> [TRY IT] Wherever a line in the material contains the word "Calories", copy that line.

> [DATA FOR REVIEW]
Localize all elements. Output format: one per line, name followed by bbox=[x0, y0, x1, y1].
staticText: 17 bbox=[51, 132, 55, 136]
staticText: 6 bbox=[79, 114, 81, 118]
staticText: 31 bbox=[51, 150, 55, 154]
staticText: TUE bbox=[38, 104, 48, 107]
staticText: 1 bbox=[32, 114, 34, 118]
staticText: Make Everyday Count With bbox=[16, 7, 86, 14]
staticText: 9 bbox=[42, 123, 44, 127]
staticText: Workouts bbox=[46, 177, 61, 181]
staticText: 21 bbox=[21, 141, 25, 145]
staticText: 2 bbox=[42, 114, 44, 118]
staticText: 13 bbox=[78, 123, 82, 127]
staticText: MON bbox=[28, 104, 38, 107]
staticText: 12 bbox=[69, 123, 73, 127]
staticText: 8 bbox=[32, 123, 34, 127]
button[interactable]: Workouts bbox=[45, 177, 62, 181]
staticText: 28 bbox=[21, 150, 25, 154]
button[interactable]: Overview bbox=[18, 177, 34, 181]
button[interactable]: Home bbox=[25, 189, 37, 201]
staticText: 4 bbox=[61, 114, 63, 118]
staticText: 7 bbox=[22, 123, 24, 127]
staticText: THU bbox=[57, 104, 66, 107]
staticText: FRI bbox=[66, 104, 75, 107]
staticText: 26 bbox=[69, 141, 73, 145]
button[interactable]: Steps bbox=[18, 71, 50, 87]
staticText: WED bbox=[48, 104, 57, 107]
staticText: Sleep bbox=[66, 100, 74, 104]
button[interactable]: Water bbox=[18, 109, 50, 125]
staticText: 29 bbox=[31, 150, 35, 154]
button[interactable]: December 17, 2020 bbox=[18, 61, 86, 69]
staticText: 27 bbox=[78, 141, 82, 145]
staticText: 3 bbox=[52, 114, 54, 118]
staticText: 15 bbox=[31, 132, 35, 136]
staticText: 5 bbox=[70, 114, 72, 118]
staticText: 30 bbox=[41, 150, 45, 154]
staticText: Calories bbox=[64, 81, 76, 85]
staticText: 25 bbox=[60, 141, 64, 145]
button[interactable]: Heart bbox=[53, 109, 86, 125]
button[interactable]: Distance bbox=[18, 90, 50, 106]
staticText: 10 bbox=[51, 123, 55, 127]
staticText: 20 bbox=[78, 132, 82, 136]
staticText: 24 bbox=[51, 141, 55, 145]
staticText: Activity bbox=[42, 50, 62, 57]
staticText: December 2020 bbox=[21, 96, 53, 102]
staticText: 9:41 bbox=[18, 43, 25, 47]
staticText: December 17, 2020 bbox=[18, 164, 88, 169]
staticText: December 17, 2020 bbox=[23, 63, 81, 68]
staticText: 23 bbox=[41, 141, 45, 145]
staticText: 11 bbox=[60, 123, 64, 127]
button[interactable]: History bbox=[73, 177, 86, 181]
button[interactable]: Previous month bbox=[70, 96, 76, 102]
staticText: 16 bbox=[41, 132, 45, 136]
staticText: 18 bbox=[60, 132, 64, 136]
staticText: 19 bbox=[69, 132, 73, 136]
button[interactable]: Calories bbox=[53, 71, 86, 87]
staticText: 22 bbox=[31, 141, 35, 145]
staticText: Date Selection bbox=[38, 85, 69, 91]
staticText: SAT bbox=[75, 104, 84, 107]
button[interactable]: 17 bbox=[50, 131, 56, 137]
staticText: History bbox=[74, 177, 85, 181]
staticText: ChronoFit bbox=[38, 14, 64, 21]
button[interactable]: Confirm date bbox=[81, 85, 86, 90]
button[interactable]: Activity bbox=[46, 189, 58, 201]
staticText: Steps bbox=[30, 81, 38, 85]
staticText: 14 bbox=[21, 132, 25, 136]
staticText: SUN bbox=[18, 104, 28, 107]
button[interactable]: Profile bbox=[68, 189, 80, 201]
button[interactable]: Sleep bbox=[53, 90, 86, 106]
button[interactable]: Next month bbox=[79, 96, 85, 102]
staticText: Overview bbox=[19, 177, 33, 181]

> [COMPLETED TASK]
staticText: Calories bbox=[64, 81, 76, 85]
button[interactable]: Calories bbox=[53, 71, 86, 87]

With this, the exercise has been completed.